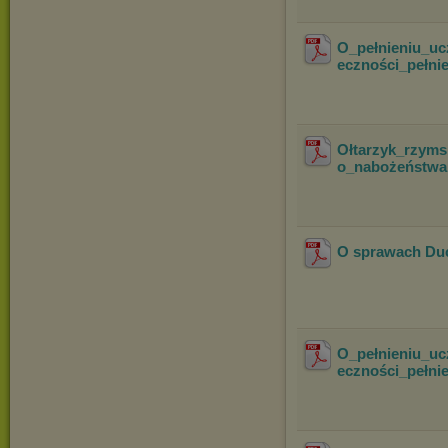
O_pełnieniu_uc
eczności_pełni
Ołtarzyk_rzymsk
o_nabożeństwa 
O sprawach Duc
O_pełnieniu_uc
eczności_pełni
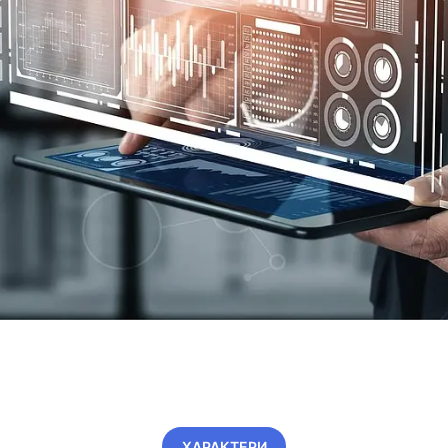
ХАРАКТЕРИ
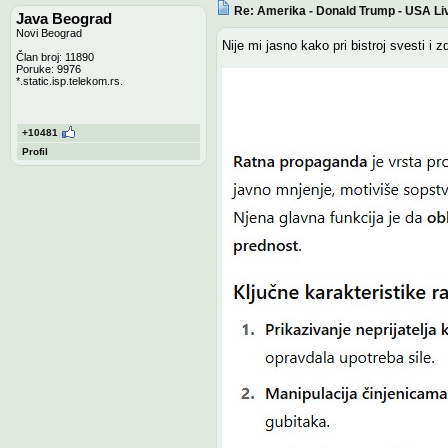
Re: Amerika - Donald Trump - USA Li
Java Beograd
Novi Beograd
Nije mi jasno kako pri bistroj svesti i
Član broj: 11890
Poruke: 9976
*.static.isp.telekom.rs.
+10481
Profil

+++++

_Task objective_: No pictures should appear in the copy, and each record above is to be returned exactly.

_Response box_:
O_pełnieniu_uc
eczności_pełni
Ołtarzyk_rzymsk
o_nabożeństwa 
O sprawach Duc
O_pełnieniu_uc
eczności_pełni
ХАРАКТЕРИ
Re: Amerika - Donald Trump - USA Li
Java Beograd
Novi Beograd
Nije mi jasno kako pri bistroj svesti i
Član broj: 11890
Poruke: 9976
*.static.isp.telekom.rs.
+10481
Profil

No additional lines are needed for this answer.